About the Demo Application
Basically the demo application is modified from the demo application of ZK Essentials. The application is an online order management system.
This demo consists of 4 parts:
- Login, when it's the first time the user requests the URL: http://localhost:8080/backend_demo, the request will be redirected to the login page and ask user to perform the login process.
- product view, after login, user will be redirected back to main page which has three fragments, the first one is product view which displays all available products.
- shopping cart view, At the east part of main view which displays user's shopping cart content, user can add, remove and change quantity of products in cart.
- order view, The bottom of the main page displays user's order and order details of each order.
Entity Beans of This Appliation
In this demo application we have several entity beans all under package demo.model.bean
- Product, a product with several attributes like name, price, quantity
- CartItem, a shopping cart item which has attribute amount and pointed to a product.

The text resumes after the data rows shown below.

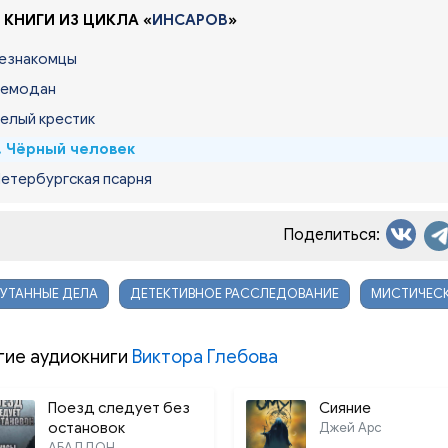
 КНИГИ ИЗ ЦИКЛА «
ИНСАРОВ
»
Незнакомцы
Чемодан
Белый крестик
. Чёрный человек
Петербургская псарня
Поделиться:
УТАННЫЕ ДЕЛА
ДЕТЕКТИВНОЕ РАССЛЕДОВАНИЕ
МИСТИЧЕСК
гие аудиокниги
Виктора Глебова
Поезд следует без
Сияние
остановок
Джей Арс
АБАДДОН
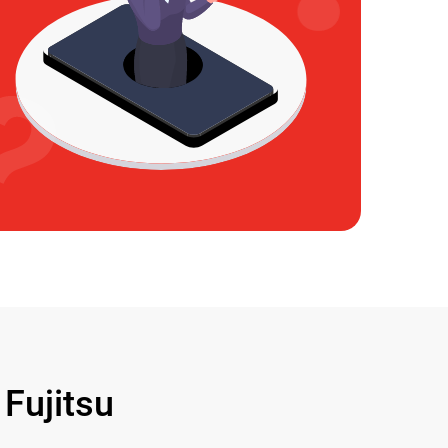
ujitsu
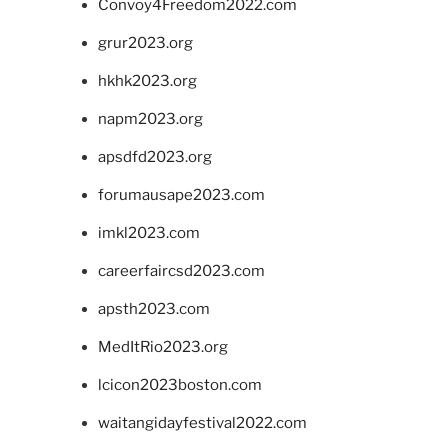
Convoy4Freedom2022.com
grur2023.org
hkhk2023.org
napm2023.org
apsdfd2023.org
forumausape2023.com
imkl2023.com
careerfaircsd2023.com
apsth2023.com
MedItRio2023.org
lcicon2023boston.com
waitangidayfestival2022.com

- Order, an order which contains multiple order item.
- OrderItem, an item that has attributes which comes from cartitem
- User, a user with attributes user name and password
Persistence Layer
In the last section of previous article, we know how to define and get an Entity Manager instance in Java program:
EntityManagerFactory factory = Persistence.createEntityManagerFactory("breakfast");
EntityManager em = factory.createEntityManager();
Although getting an Entity Manager using programmatic approach is quite easy, we'd much prefer to use CDI's context injection ability to inject entity manager instance when needed. The sample code of our Data Access Object which requires an Entity manager might looks like this:
public class OrderDAO {
@Inject
EntityManager em;
And now we have a problem, Entity Manager is not a CDI managed bean, which means CDI container doesn't know how to instantiate it, so how to make this work? Or more precisely, how to ask CDI to create an EntityManager from corresponding persistence unit and inject it to all needed managed beans?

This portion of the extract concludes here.